=== Begin Enclosure ===

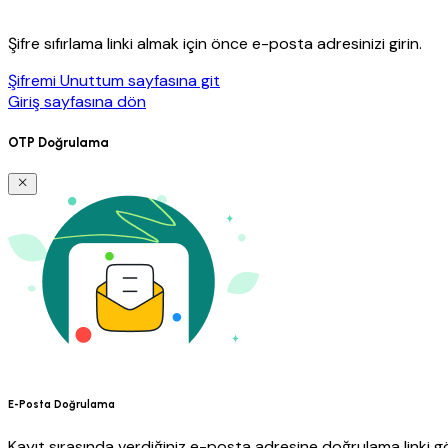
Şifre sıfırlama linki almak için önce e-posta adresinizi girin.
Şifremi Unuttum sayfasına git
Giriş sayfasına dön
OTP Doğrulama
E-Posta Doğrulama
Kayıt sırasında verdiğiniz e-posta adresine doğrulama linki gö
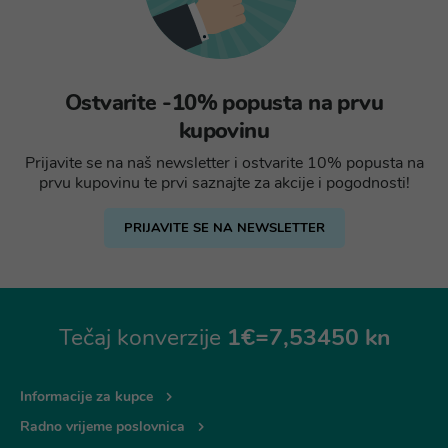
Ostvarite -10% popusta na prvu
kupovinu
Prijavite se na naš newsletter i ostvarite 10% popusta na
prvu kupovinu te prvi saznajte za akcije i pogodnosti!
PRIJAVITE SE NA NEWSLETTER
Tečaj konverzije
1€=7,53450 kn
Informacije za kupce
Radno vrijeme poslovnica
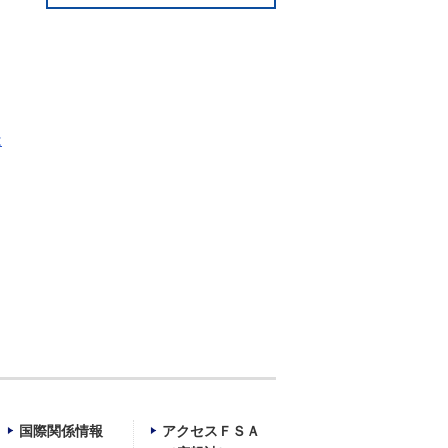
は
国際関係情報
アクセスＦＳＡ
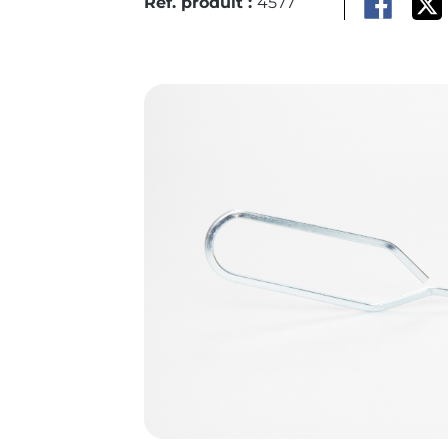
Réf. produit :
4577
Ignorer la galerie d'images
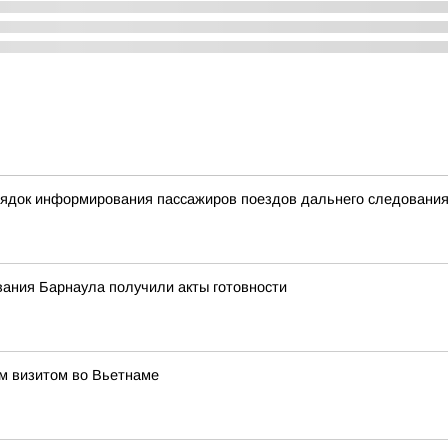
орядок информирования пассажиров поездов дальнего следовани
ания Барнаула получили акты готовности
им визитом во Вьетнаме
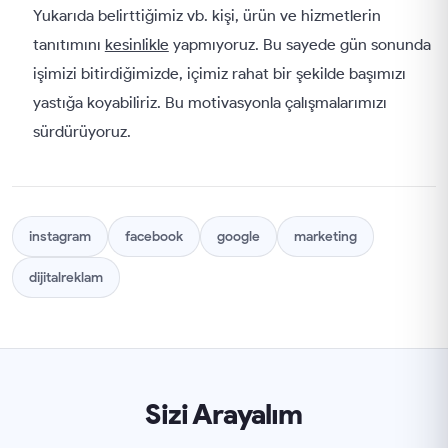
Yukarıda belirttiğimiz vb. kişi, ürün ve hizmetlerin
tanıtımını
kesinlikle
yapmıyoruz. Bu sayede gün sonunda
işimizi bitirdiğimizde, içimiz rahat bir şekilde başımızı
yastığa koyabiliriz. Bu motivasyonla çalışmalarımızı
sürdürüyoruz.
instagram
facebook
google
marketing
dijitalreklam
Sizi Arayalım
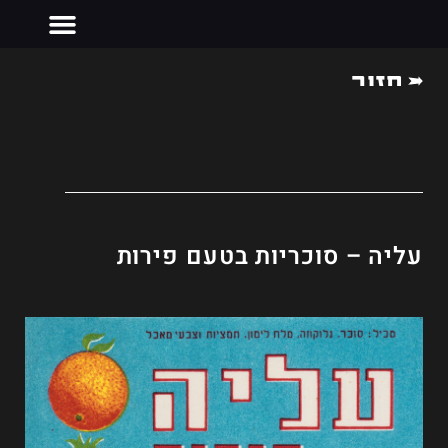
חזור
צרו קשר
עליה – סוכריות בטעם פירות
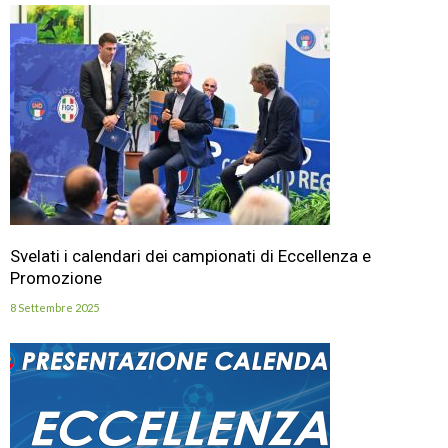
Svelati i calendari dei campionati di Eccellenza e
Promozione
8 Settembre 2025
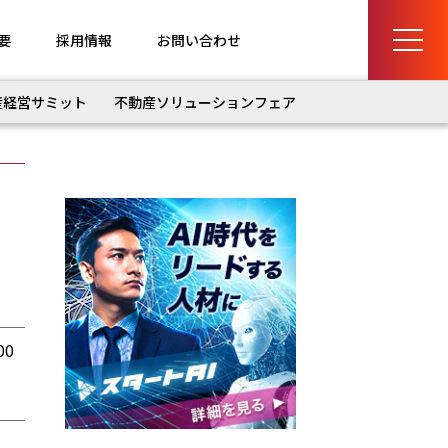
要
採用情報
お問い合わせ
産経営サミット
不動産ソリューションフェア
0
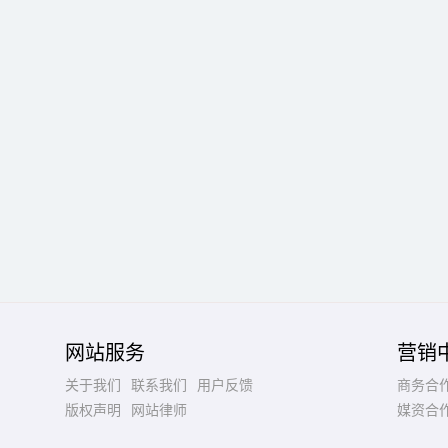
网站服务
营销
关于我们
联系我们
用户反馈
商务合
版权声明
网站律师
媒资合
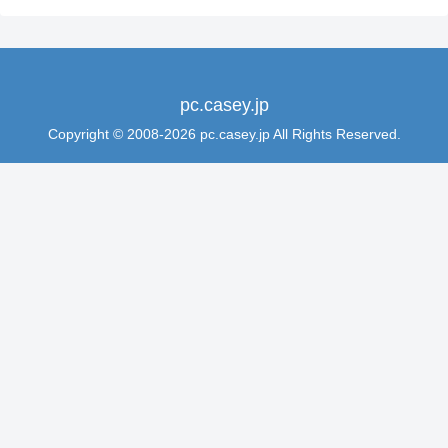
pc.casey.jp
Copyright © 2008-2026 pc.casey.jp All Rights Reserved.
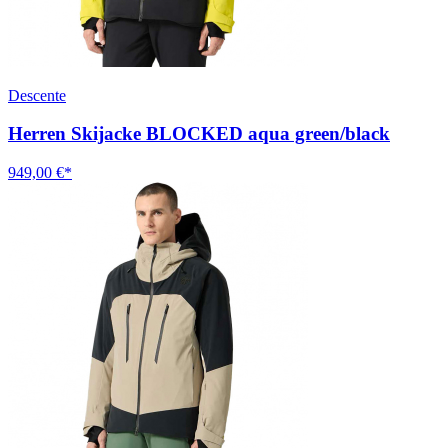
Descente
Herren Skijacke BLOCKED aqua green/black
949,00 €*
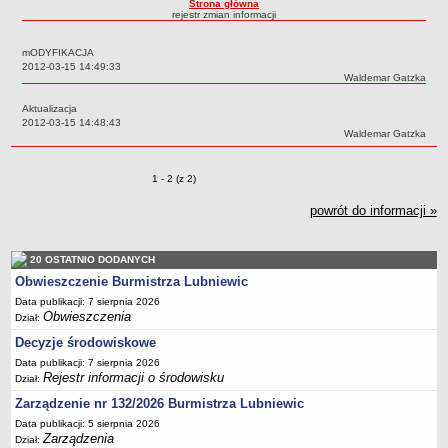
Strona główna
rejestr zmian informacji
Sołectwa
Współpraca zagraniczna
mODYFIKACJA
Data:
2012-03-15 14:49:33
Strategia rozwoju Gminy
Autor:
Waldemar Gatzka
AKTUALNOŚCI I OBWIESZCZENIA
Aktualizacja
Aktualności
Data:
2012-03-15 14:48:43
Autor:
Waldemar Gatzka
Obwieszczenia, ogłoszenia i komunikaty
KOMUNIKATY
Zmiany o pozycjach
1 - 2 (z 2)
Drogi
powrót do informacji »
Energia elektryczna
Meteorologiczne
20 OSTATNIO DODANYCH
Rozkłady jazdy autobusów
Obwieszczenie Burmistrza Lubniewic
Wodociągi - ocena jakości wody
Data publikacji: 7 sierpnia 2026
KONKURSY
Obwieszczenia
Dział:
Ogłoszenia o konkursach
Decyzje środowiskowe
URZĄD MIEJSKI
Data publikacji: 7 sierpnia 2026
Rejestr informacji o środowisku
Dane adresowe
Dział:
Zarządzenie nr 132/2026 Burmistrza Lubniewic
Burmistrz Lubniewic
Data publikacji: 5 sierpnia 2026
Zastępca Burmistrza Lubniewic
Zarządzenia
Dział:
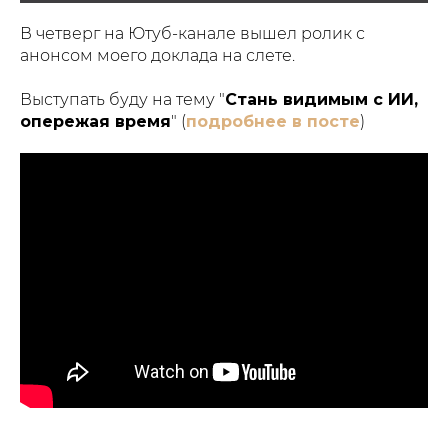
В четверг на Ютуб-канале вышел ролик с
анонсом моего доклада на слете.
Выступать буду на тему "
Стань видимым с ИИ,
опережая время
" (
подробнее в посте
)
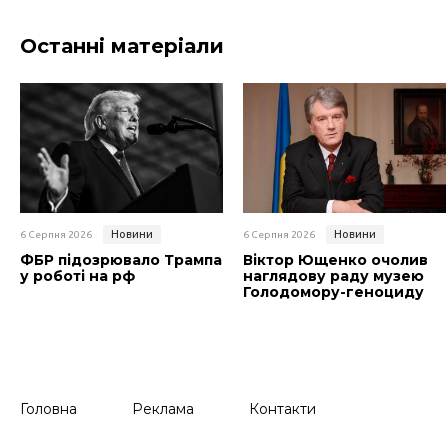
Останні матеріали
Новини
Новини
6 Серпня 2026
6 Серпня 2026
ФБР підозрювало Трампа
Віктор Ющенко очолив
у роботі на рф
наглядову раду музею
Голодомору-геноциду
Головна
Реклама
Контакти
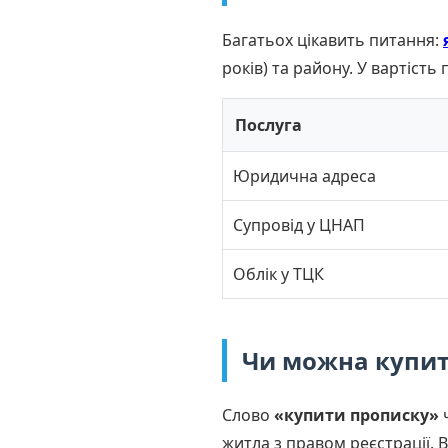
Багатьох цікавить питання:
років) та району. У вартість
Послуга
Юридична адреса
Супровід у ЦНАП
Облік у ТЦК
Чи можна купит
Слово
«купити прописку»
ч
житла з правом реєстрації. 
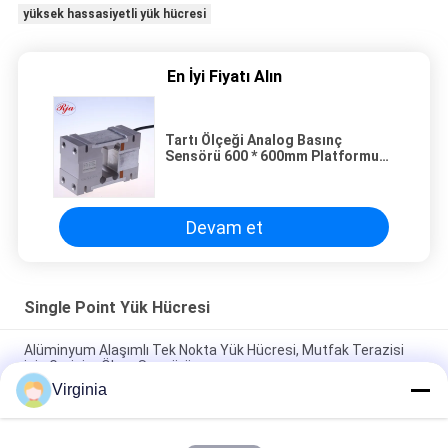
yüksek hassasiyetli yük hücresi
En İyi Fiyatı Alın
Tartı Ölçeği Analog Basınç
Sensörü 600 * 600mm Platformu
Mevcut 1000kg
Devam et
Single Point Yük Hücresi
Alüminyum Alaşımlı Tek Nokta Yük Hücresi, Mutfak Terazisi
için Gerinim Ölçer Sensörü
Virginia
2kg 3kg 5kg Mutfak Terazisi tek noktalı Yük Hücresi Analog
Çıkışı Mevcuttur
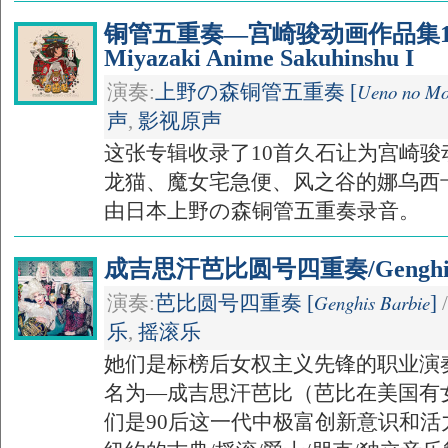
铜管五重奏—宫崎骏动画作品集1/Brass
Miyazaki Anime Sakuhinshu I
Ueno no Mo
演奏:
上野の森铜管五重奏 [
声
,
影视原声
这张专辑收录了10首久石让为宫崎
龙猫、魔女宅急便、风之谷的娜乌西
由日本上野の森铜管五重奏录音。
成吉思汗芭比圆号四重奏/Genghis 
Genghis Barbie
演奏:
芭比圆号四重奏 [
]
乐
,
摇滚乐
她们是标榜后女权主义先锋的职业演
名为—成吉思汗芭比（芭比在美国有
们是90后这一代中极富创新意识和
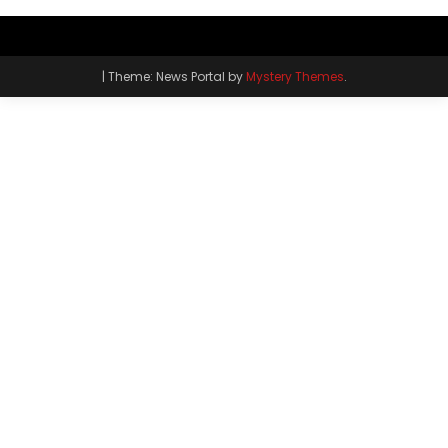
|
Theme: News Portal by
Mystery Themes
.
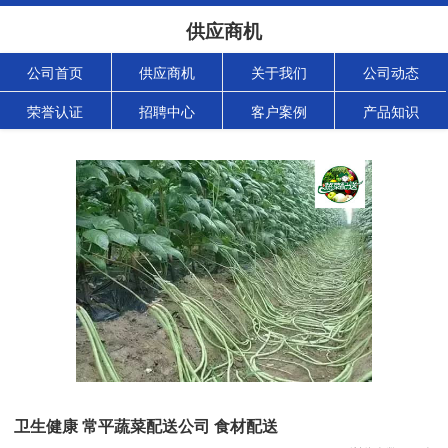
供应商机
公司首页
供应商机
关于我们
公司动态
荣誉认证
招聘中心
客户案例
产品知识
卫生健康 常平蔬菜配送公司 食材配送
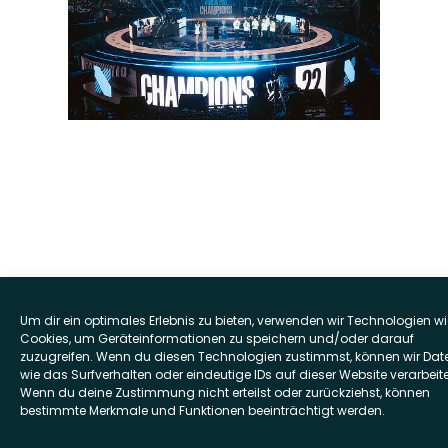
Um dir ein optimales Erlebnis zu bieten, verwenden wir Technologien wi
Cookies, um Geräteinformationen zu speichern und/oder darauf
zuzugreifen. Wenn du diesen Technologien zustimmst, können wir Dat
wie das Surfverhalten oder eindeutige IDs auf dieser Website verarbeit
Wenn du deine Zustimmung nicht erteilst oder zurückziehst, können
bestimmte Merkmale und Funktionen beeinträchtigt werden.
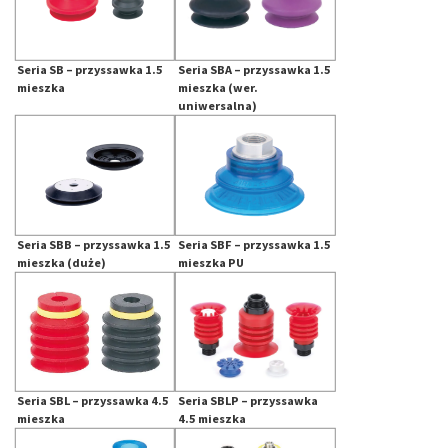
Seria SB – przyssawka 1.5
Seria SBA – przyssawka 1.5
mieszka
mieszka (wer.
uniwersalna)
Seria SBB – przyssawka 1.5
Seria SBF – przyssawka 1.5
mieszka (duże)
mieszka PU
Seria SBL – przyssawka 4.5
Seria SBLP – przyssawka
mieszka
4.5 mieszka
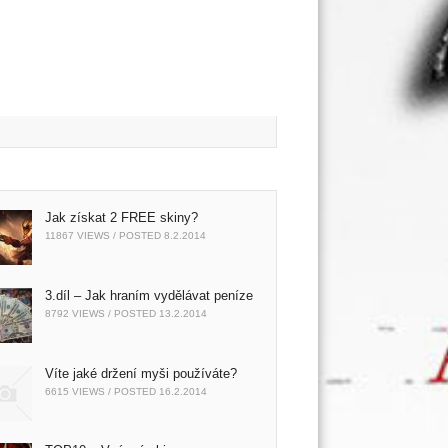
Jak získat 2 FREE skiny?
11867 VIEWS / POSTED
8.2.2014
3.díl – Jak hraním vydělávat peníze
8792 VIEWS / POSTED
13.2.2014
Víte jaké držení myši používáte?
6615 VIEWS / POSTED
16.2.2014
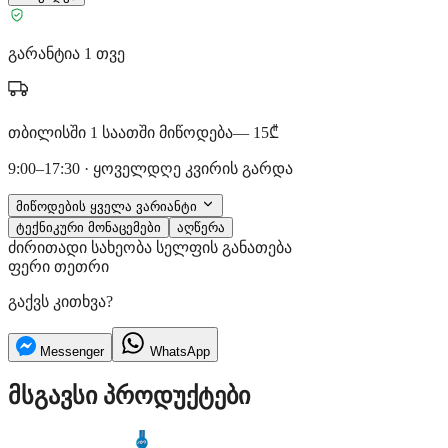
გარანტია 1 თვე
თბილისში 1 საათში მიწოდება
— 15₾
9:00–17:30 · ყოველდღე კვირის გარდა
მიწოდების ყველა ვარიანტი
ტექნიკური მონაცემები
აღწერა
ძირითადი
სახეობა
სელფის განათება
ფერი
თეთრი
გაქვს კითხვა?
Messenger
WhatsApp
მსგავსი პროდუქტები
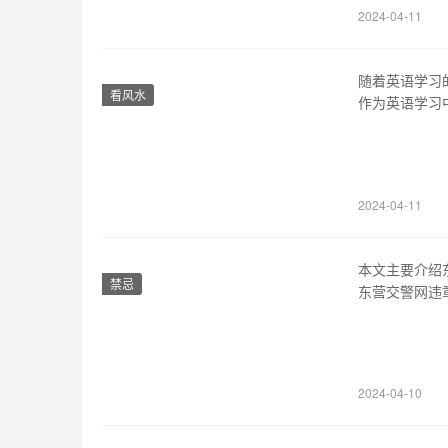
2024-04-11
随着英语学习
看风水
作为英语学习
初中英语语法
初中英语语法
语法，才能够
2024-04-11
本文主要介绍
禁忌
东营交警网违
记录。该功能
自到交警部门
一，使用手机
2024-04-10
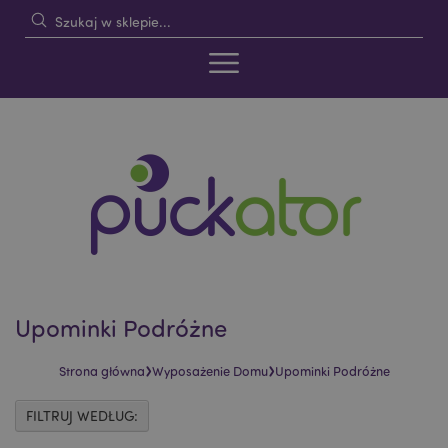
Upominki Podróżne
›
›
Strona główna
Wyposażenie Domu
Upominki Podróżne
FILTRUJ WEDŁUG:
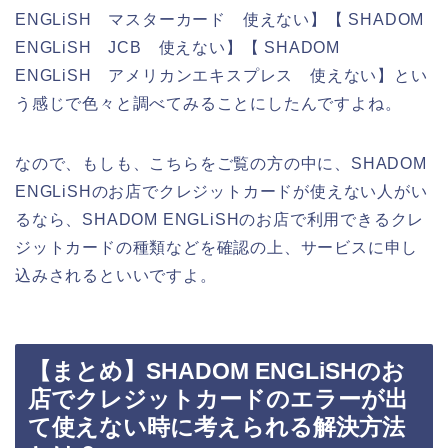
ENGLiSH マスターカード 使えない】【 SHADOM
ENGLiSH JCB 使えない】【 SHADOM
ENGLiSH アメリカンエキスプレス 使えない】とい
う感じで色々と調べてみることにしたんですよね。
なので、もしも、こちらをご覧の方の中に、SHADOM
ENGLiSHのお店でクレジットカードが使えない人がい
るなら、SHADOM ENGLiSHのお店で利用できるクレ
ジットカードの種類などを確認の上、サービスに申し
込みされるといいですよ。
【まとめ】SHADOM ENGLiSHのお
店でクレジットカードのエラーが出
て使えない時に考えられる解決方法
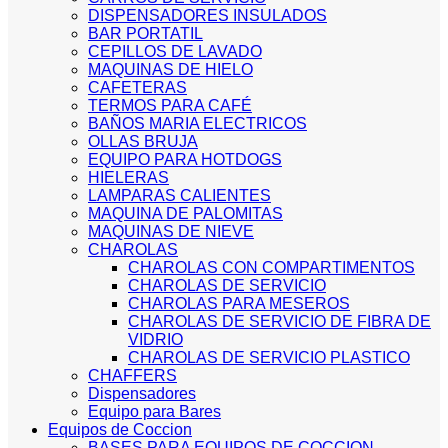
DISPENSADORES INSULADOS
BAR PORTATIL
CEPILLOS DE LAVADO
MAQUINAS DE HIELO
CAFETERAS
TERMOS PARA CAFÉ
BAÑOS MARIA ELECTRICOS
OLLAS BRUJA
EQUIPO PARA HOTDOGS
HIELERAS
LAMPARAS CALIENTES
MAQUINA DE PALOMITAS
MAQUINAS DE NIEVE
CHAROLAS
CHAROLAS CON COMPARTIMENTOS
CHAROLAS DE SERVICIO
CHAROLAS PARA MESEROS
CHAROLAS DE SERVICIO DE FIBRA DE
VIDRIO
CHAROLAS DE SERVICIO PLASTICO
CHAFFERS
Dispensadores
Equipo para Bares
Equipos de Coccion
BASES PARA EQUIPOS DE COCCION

=== End Enclosure ===

> Exercise: Once the line with "Um dir ein optimales" is found above, print it and every line after it through the line with "Seria SB – przyssawka 1.5", exactly. Pictures stay out.

> Task solution:
Um dir ein optimales Erlebnis zu bieten, verwenden wir Technologien wi
Cookies, um Geräteinformationen zu speichern und/oder darauf
zuzugreifen. Wenn du diesen Technologien zustimmst, können wir Dat
wie das Surfverhalten oder eindeutige IDs auf dieser Website verarbeit
Wenn du deine Zustimmung nicht erteilst oder zurückziehst, können
bestimmte Merkmale und Funktionen beeinträchtigt werden.
Seria SB – przyssawka 1.5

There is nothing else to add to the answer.